Um ein Kind in diesem Prozess zu unterstützen, versuche ich zunächst zu erfassen, wie es sich seinem Sandbild nähert und körperlich im Sand agiert. Ist es ihm wichtig, sich im Sand festen Boden zu bereiten? Geht es darum, die eigene Kraft zu spüren, etwas zum Halten zu bringen, sich schützende Höhlen zu bauen? Oder gestaltet es die Sandfläche kaum und stellt nur vorsichtig Figuren hinein?
Ist das Sandbild abgeschlossen, wird es von mir auf einem Foto festgehalten. Ich fordere das Kind auf, das Sandbild zunächst gemeinsam mit mir zu betrachten. Die intensive Arbeit im Sand löst Tranceprozesse aus und führt in einen emotional aktivierten Zustand, der durch die Konfrontation mit dem fertigen Sandbild noch verstärkt werden kann. An der Seite des Kindes achte ich auf mögliche Körperreaktionen und Impulse, mit denen es auf das von ihm Gebaute reagiert.
Ich achte auch auf Empfindungen und Assoziationen, die das Sandbild bei mir hervorruft. In einer inneren Hypothesenbildung versuche ich einen Bezug zur Symptomatik und zur Lebensgeschichte des Kindes herzustellen: Welche Atmosphäre vermittelt das Sandbild? Welche bedeutsamen Personen aus dem Umfeld des Kindes sind möglicherweise dargestellt? Welche Bildelemente könnten Persönlichkeitsanteile des Kindes repräsentieren? Sandbilder können die äußere Lebenssituation eines Kindes spiegeln oder auch unterschiedliche Ich-Zustände des Kindes zum Ausdruck bringen. Um die Vielfalt möglicher Aspekte zu erfassen, ist es hilfreich, Sandbilder aus beiden Perspektiven zu betrachten.

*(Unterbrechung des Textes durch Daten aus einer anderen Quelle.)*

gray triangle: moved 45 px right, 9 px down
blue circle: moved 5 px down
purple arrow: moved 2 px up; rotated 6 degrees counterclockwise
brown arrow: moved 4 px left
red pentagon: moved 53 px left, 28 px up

Anschließend lasse ich mir durch offene Fragen beschreiben, was im Sandbild dargestellt ist. Dabei achte ich darauf, ob sich das Kind mit einer Figur besonders identifiziert und welche Wünsche es für sie äußert. Durch hypothetische Fragen lenke ich den Blick auf Handlungsoptionen, die im Sandbild enthalten sind; zirkuläre Fragen helfen beim Erfassen von Kontext und Motiven. Im Sinne eines Reflecting Teams (Anderson 1990) kann Rat von Figuren eingeholt werden, die im Sandbild vertreten sind. Auch nicht im Sandbild vorhandene Identifikationsfiguren des Kindes können einbezogen werden: Was würde zum Beispiel Harry Potter den bedrängten Figuren raten?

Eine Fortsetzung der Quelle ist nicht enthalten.